Quads – Leg Press – 4sets of 15reps at 205lbs

Hamstrings – Press – 4sets of 10reps at 105lbs (single leg)

My workouts have felt stronger than ever. I can feel my body reacting to the diet changes, which is a good thing. I am still working on posing and trying to find music to pose to for the finals. I tried a few new workouts today to switch things up a bit. I am watching the weight I am lifting and not going heavy just working on perfect form.

Triceps –

Cable Pulldowns – 1 warm up  set and- 4sets of 12reps at 60lbs

Reverse Grip Cable Pullowns – 4sets of 10 at 36lbs

Cable Rope Overhead Tricep Extension – 4sets of 12reps at 36lbs (this is a new favoriate)
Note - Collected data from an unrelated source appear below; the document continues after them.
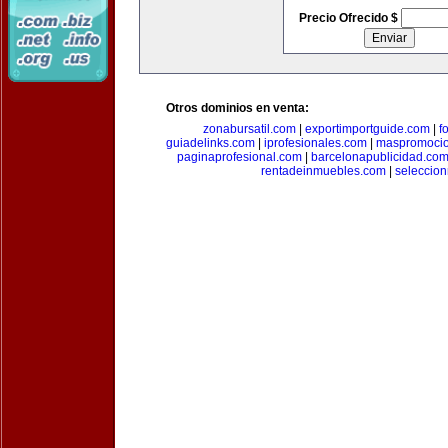
Precio Ofrecido $
Otros dominios en venta:
zonabursatil.com
|
exportimportguide.com
|
f
guiadelinks.com
|
iprofesionales.com
|
maspromoci
paginaprofesional.com
|
barcelonapublicidad.co
rentadeinmuebles.com
|
seleccio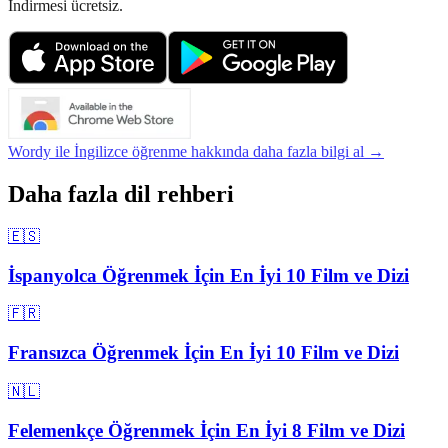
İndirmesi ücretsiz.
Wordy ile İngilizce öğrenme hakkında daha fazla bilgi al →
Daha fazla dil rehberi
🇪🇸
İspanyolca Öğrenmek İçin En İyi 10 Film ve Dizi
🇫🇷
Fransızca Öğrenmek İçin En İyi 10 Film ve Dizi
🇳🇱
Felemenkçe Öğrenmek İçin En İyi 8 Film ve Dizi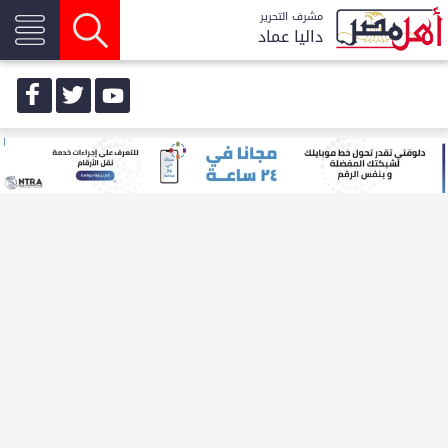
مشرف التحرير
داليا عماد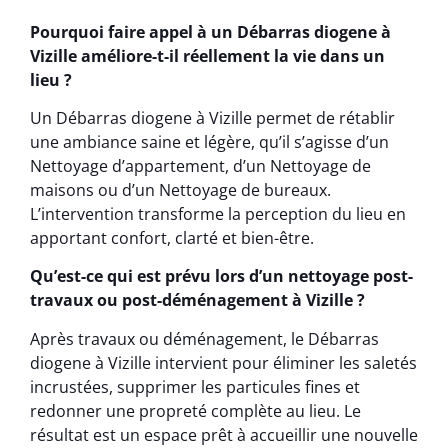
Pourquoi faire appel à un Débarras diogene à
Vizille améliore-t-il réellement la vie dans un
lieu ?
Un Débarras diogene à Vizille permet de rétablir
une ambiance saine et légère, qu’il s’agisse d’un
Nettoyage d’appartement, d’un Nettoyage de
maisons ou d’un Nettoyage de bureaux.
L’intervention transforme la perception du lieu en
apportant confort, clarté et bien-être.
Qu’est-ce qui est prévu lors d’un nettoyage post-
travaux ou post-déménagement à Vizille ?
Après travaux ou déménagement, le Débarras
diogene à Vizille intervient pour éliminer les saletés
incrustées, supprimer les particules fines et
redonner une propreté complète au lieu. Le
résultat est un espace prêt à accueillir une nouvelle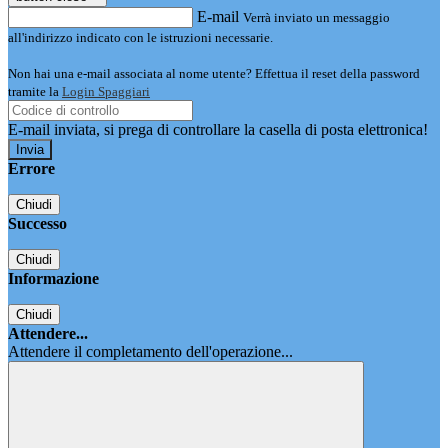
E-mail
Verrà inviato un messaggio
all'indirizzo indicato con le istruzioni necessarie.
Non hai una e-mail associata al nome utente? Effettua il reset della password
tramite la
Login Spaggiari
E-mail inviata, si prega di controllare la casella di posta elettronica!
Errore
Chiudi
Successo
Chiudi
Informazione
Chiudi
Attendere...
Attendere il completamento dell'operazione...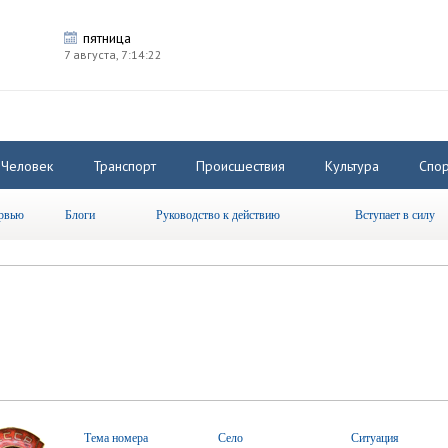
пятница
7 августа,
7:14:23
Человек
Транспорт
Происшествия
Культура
Спор
рвью
Блоги
Руководство к действию
Вступает в силу
Тема номера
Село
Ситуация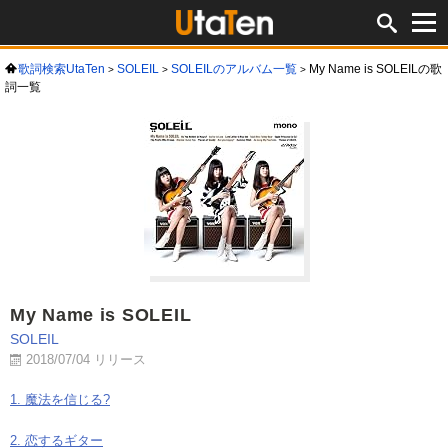
歌詞検索UtaTen
SOLEIL
SOLEILのアルバム一覧
My Name is SOLEILの歌
詞一覧
My Name is SOLEIL
SOLEIL
2018/07/04 リリース
1. 魔法を信じる?
2. 恋するギター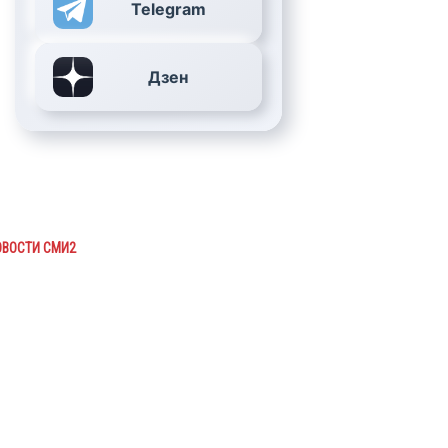
Telegram
Дзен
ОВОСТИ СМИ2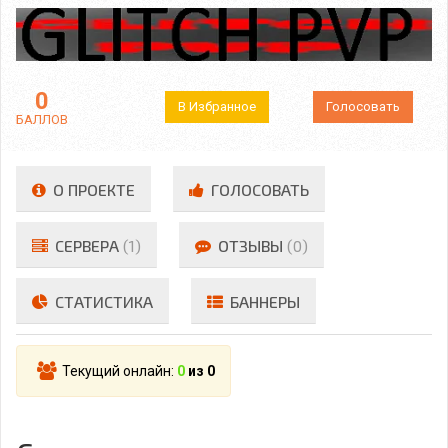
0
В Избранное
Голосовать
БАЛЛОВ
О ПРОЕКТЕ
ГОЛОСОВАТЬ
СЕРВЕРА
(1)
ОТЗЫВЫ
(0)
СТАТИСТИКА
БАННЕРЫ
Текущий онлайн:
0
из 0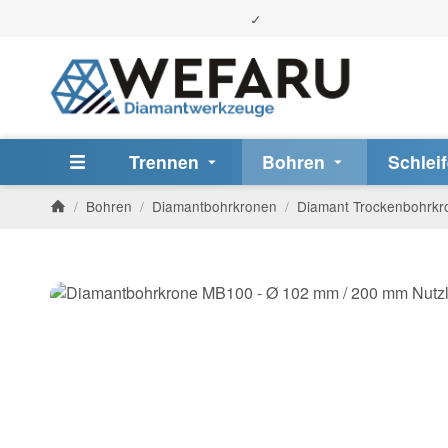
Trennen
Bohren
Schlei
/
Bohren
/
Diamantbohrkronen
/
Diamant Trockenbohrkr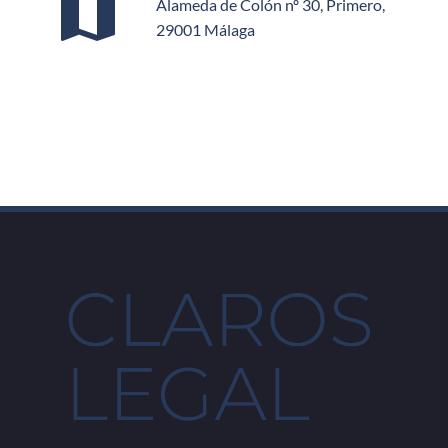
map
Alameda de Colón nº 30, Primero,
29001 Málaga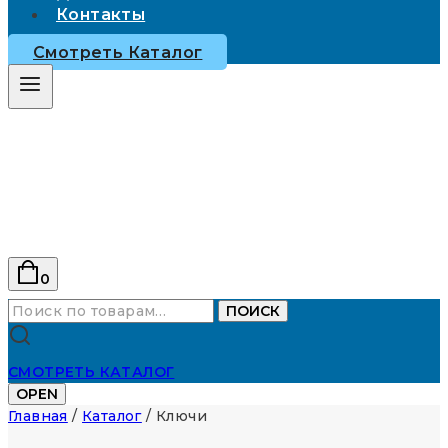
Контакты
Смотреть Каталог
0
Искать:
ПОИСК
СМОТРЕТЬ КАТАЛОГ
OPEN
Главная
/
Каталог
/
Ключи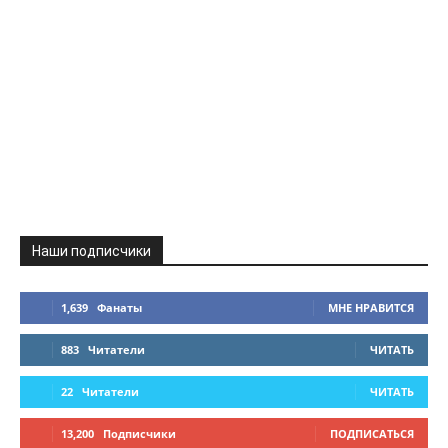
Наши подписчики
1,639
Фанаты
МНЕ НРАВИТСЯ
883
Читатели
ЧИТАТЬ
22
Читатели
ЧИТАТЬ
13,200
Подписчики
ПОДПИСАТЬСЯ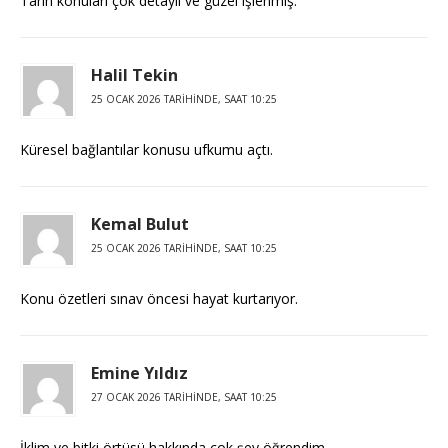
Tarih konuları çok detaylı ve güzel işlenmiş.
Halil Tekin
25 OCAK 2026 TARIHINDE, SAAT 10:25
Küresel bağlantılar konusu ufkumu açtı.
Kemal Bulut
25 OCAK 2026 TARIHINDE, SAAT 10:25
Konu özetleri sınav öncesi hayat kurtarıyor.
Emine Yıldız
27 OCAK 2026 TARIHINDE, SAAT 10:25
İklim ve bitki örtüsü hakkında çok şey öğrendim.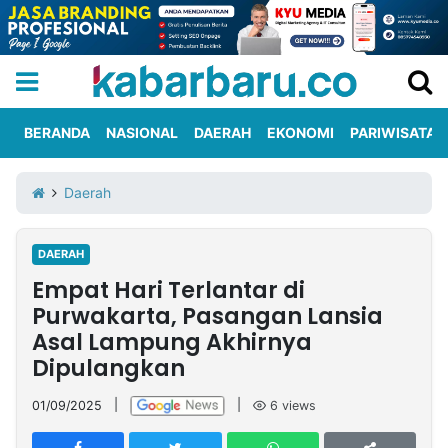
BERANDA
NASIONAL
DAERAH
EKONOMI
PARIWISATA
Informasi
KabarbaruTV
Kirim
Tentang
Daerah
Iklan
Berita
Kami
DAERAH
Berita
Empat Hari Terlantar di
Nasional
International
Olahraga
Entertainment
Daerah
Pariwisata
Kuliner
Kolom
Purwakarta, Pasangan Lansia
Asal Lampung Akhirnya
Dipulangkan
Network
01/09/2025
|
|
6
views
PT
TREETAN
Single Arm Reverse Grip Pulldown – 4sets of 10reps at 24lbs

Dumbbell One-Arm Tricep Extension – 4sets of 10reps at 20lbs

Forearms – Wrist Curls 4 sets of each at 36lbs – Palms up and Palms down

Cardio – So far I have complete one session today. I will complete the other session before dinner tonight.

 

 

Today was a test of dedication – during the past 2 years I did not do any cardio at all, this was a mistake. After the contest is over I will drop my cardio to 1-2 sessions a week. So today was the ultimate test not only is it the weekend (so I dont workout) but it was raining. I got up went out and did my run! It felt like the best one so far.

Some diet changes-

1. Dropping the bowl of cereal and replacing it with a shake

2. Dropping white rice and replacing it with brown rice

3. Including red bell peppers in 3 of my meals

4. Tried tilapia it was ok, I think I over cooked it by allot so it was like leather. I will be adding that it with more of my meals, I didn’t realize that when I eat 12 oz of turkey it contains 32 grams of fat. That is not what I need right now.

5. Replacing ground turkey with chicken breast and tilapia

Like I said this is a learning experience for me, changing things as I go is expected at this stage.